Je vous pose la question, honorables sénateurs : est-il possible que, en adoptant le projet de loi, nous exercions une certaine discrimination contre nos amis musulmans et contre les membres d’autres groupes, étant donné leurs pratiques et leurs principes en matière de modestie?
Votre Honneur, je ne sais pas comment le dire autrement, mais, compte tenu de ce qui se passe autour de nous et compte tenu de toutes les statistiques sur les crimes, j’invite respectueusement les sénateurs à montrer de la considération aux deux musulmanes qui siègent avec eux. Le sénateur fait référence à une religion — et uniquement cette religion —, alors que nous savons pertinemment que des gens de différentes religions nous ont écrit pour dire qu’ils n’appuient pas le projet de loi. Je ne demande à personne ici d’appuyer ou de ne pas appuyer le projet de loi. Je tiens seulement à ce que les honorables sénateurs sachent que de tels propos nous blessent profondément.
Cela nous heurte. Ne nous faites pas cela. Au Sénat, nous avons une règle, Votre Honneur, au sujet du langage non parlementaire. Voici ce que dit l’article 6-13(1) du Règlement : « Les propos injurieux ou offensants sont non parlementaires et contraires au Règlement. »
Je vous dis en tout respect, chers collègues, que deux femmes siègent parmi nous. Ne nous accusez pas de manquer de modestie. Nous avons les mêmes difficultés à surmonter que tous ceux d’entre vous qui ont la foi. N’empirez pas les choses. J’estime qu’il est non parlementaire de dire que nous manquons de modestie.

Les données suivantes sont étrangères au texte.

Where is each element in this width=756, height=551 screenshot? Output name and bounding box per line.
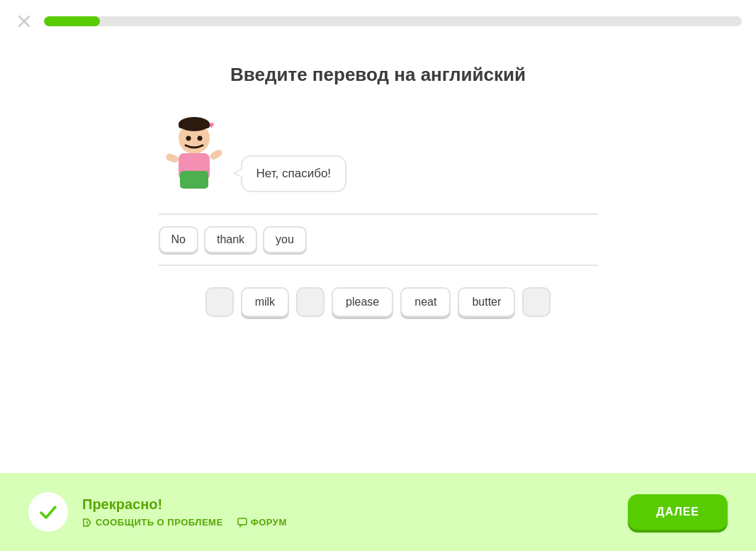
feedback-bar: Прекрасно! СООБЩИТЬ О ПРОБЛЕМЕ ФОРУМ ДАЛ… [0,473,756,551]
svg-rect-10 [164,152,179,164]
word-bank-token-milk[interactable]: milk [241,287,289,317]
report-problem-link[interactable]: СООБЩИТЬ О ПРОБЛЕМЕ [82,517,223,528]
forum-link[interactable]: ФОРУМ [237,517,287,528]
word-bank-token-butter[interactable]: butter [458,287,515,317]
svg-rect-14 [238,518,247,525]
speech-bubble-text: Нет, спасибо! [256,167,332,180]
check-circle [28,492,68,532]
word-bank: milk please neat butter [159,287,598,317]
svg-point-7 [197,136,202,141]
word-bank-token-neat[interactable]: neat [400,287,451,317]
next-button[interactable]: ДАЛЕЕ [628,494,728,530]
top-bar [0,0,756,43]
word-bank-token-3 [296,287,325,317]
answer-token-you[interactable]: you [263,226,307,253]
progress-bar-fill [44,16,100,26]
svg-rect-9 [180,171,208,189]
main-content: Введите перевод на английский ♥ [0,43,756,331]
feedback-links: СООБЩИТЬ О ПРОБЛЕМЕ ФОРУМ [82,517,614,528]
svg-rect-5 [179,123,210,128]
close-button[interactable] [14,11,34,31]
page-title: Введите перевод на английский [230,64,526,86]
answer-section: No thank you [159,213,598,266]
word-bank-token-please[interactable]: please [332,287,393,317]
report-problem-text: СООБЩИТЬ О ПРОБЛЕМЕ [96,517,223,528]
speech-bubble: Нет, спасибо! [241,155,347,192]
feedback-title: Прекрасно! [82,496,614,513]
forum-text: ФОРУМ [251,517,287,528]
character-area: ♥ Нет, спасибо! [159,114,598,192]
svg-rect-11 [208,148,223,161]
word-bank-token-7 [522,287,551,317]
character-figure: ♥ [159,114,230,192]
word-bank-token-1 [205,287,234,317]
answer-token-no[interactable]: No [159,226,198,253]
answer-token-thank[interactable]: thank [204,226,257,253]
svg-point-6 [186,136,191,141]
progress-bar [44,16,742,26]
svg-point-13 [86,524,88,525]
feedback-text-area: Прекрасно! СООБЩИТЬ О ПРОБЛЕМЕ ФОРУМ [82,496,614,528]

L’honorable Tobias C. Enverga, Jr. : Votre Honneur, chers collègues, je n’avais pas l’intention de vexer qui que ce soit ou de dire quoi que ce soit pouvant être perçu comme négatif au sujet de l’islam ou des musulmanes ici.
J’ai essayé de communiquer mon souci de les protéger. J’ai dit que beaucoup de musulmanes se couvrent la tête en signe de modestie. Je n’ai jamais dit ou insinué que toutes les musulmanes portent le hidjab. J’estime que le droit à la modestie et à l’intimité de toutes les musulmanes, qu’elles choisissent ou non de se couvrir la tête, devrait être respecté et protégé. C’était mon intention.
Si j’ai blessé quelqu’un ici, cela n’a jamais été, de quelque façon que ce soit, intentionnel.
Son Honneur le Président : Je remercie la sénatrice Jaffer d’avoir soulevé ce rappel au Règlement au sujet des propos tenus dans les débats et j’apprécie beaucoup les excuses présentées par le sénateur Enverga. Je rappelle aux sénateurs la teneur de l’article 6-13(1) du Règlement et qu’il n’y a pas que les propos injurieux ou offensants qui sont non parlementaires et contraires au Règlement; les commentaires personnels le sont aussi. Je vous demande, honorables sénateurs, de bien vouloir vous reporter à cette disposition du Règlement en préparant vos interventions et de toujours avoir à l’esprit le décorum du Sénat et le respect qui doit être porté à toutes les personnes qui y siègent.